- Opening Delimiter -

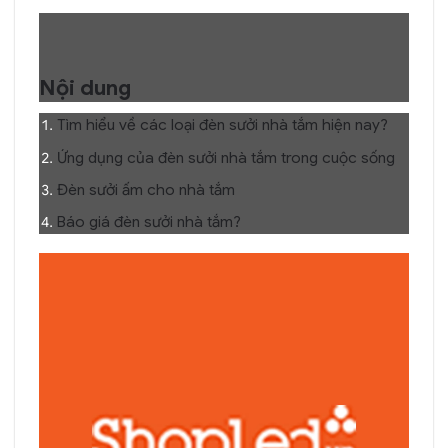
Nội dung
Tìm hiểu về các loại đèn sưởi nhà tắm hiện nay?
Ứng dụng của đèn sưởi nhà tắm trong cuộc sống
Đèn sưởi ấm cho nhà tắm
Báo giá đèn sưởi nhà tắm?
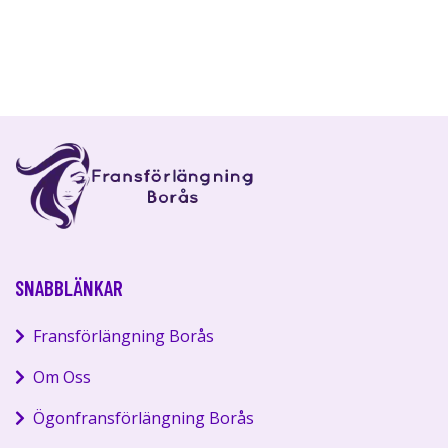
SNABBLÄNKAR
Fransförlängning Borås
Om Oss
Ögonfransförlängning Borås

- Closing Delimiter -

In the records above, each line with the string "sưởi" should be copied.

_Reply to the exercise_.
Tìm hiểu về các loại đèn sưởi nhà tắm hiện nay?
Ứng dụng của đèn sưởi nhà tắm trong cuộc sống
Đèn sưởi ấm cho nhà tắm
Báo giá đèn sưởi nhà tắm?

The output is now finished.